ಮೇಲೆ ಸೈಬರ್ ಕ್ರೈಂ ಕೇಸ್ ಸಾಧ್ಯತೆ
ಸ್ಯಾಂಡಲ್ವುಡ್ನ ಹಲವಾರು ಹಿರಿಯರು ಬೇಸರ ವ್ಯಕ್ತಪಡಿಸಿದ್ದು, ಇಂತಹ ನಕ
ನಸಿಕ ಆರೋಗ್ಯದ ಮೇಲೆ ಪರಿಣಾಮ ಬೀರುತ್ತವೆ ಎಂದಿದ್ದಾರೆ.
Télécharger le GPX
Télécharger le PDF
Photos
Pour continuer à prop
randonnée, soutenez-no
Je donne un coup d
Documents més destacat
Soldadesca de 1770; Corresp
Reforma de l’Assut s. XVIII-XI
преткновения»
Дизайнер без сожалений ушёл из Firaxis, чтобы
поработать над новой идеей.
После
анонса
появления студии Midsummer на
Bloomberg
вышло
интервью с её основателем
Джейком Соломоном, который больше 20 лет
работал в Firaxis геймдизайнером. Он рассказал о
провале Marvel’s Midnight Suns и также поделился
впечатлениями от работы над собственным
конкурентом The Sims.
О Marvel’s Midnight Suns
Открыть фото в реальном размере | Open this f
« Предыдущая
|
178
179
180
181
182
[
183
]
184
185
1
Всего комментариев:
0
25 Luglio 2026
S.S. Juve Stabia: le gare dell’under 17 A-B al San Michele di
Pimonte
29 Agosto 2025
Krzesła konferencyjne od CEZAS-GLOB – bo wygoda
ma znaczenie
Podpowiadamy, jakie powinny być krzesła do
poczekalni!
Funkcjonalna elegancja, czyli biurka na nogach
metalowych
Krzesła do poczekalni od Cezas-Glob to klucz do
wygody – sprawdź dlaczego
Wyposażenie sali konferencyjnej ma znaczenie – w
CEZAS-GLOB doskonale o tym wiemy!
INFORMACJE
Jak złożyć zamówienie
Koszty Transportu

##########

TASK DIRECTIONS
Take the entries above and copy them out exactly.

RESPONSE TO THIS TASK
ಮೇಲೆ ಸೈಬರ್ ಕ್ರೈಂ ಕೇಸ್ ಸಾಧ್ಯತೆ
ಸ್ಯಾಂಡಲ್ವುಡ್ನ ಹಲವಾರು ಹಿರಿಯರು ಬೇಸರ ವ್ಯಕ್ತಪಡಿಸಿದ್ದು, ಇಂತಹ ನಕ
ನಸಿಕ ಆರೋಗ್ಯದ ಮೇಲೆ ಪರಿಣಾಮ ಬೀರುತ್ತವೆ ಎಂದಿದ್ದಾರೆ.
Télécharger le GPX
Télécharger le PDF
Photos
Pour continuer à prop
randonnée, soutenez-no
Je donne un coup d
Documents més destacat
Soldadesca de 1770; Corresp
Reforma de l’Assut s. XVIII-XI
преткновения»
Дизайнер без сожалений ушёл из Firaxis, чтобы
поработать над новой идеей.
После
анонса
появления студии Midsummer на
Bloomberg
вышло
интервью с её основателем
Джейком Соломоном, который больше 20 лет
работал в Firaxis геймдизайнером. Он рассказал о
провале Marvel’s Midnight Suns и также поделился
впечатлениями от работы над собственным
конкурентом The Sims.
О Marvel’s Midnight Suns
Открыть фото в реальном размере | Open this f
« Предыдущая
|
178
179
180
181
182
[
183
]
184
185
1
Всего комментариев:
0
25 Luglio 2026
S.S. Juve Stabia: le gare dell’under 17 A-B al San Michele di
Pimonte
29 Agosto 2025
Krzesła konferencyjne od CEZAS-GLOB – bo wygoda
ma znaczenie
Podpowiadamy, jakie powinny być krzesła do
poczekalni!
Funkcjonalna elegancja, czyli biurka na nogach
metalowych
Krzesła do poczekalni od Cezas-Glob to klucz do
wygody – sprawdź dlaczego
Wyposażenie sali konferencyjnej ma znaczenie – w
CEZAS-GLOB doskonale o tym wiemy!
INFORMACJE
Jak złożyć zamówienie
Koszty Transportu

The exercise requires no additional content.